Hardware caches are not free. Tag arrays, comparators, eviction logic, and coherence protocols consume silicon area and power. On a modern GPU, the L2 cache alone can consume 5–10% of the chip's power budget. By eliminating hardware caches entirely, the TPU reclaims that power budget for compute and memory bandwidth — a direct efficiency advantage for workloads that don't need the cache's flexibility.

This is a significant part of Trillium's (v6e) 67% energy-efficiency improvement over v5e. It is not just better transistors — it is a fundamentally leaner memory interface that does not pay the overhead of hardware cache management.

Where this leads

The software-managed memory model is a bet on compiler technology. As XLA improves — better tiling strategies, better prefetch scheduling, better handling of dynamic shapes — the range of workloads that TPUs handle efficiently expands. But the fundamental constraint remains: the compiler operates on information available at compile time. Runtime-dependent access patterns will always require either hardware caching (the GPU approach) or purpose-built irregular-access processors (the SparseCore approach).

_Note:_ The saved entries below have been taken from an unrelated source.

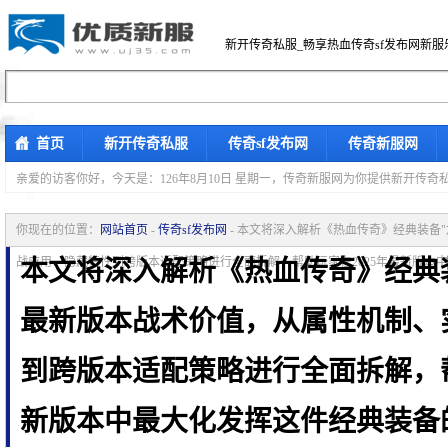
新开传奇私服_畅享热血传奇sf发布网新服
首页
新开传奇私服
传奇sf发布网
传奇新服网
亲爱的访客你好，
今天是：126年8月10日 星期一，传奇新服网为你提供新开传
你现在的位置：
网站首页
-
传奇sf发布网
- 本文将深入解析《热血传奇》经典装备
战应用、隐藏特性到跨版本适配策略进行全面拆解，帮助玩家在2025年最新版本
本文将深入解析《热血传奇》经典
最新版本战术价值，从属性机制、
到跨版本适配策略进行全面拆解，帮
新版本中最大化发挥这件经典装备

The interesting question is not which approach is "better" — it is which approach is better suited to the workloads that matter most. For dense transformer training and inference, the TPU's software-managed model is demonstrably more efficient. For general-purpose ML serving with dynamic batching, variable-length inputs, and diverse model architectures, the GPU's hardware-managed model remains more robust.

GPUs hide the memory system behind hardware caches. TPUs expose it to the compiler. The tradeoff is determinism vs. generality — and it explains more about the TPU's strengths and limitations than any FLOPS number ever will.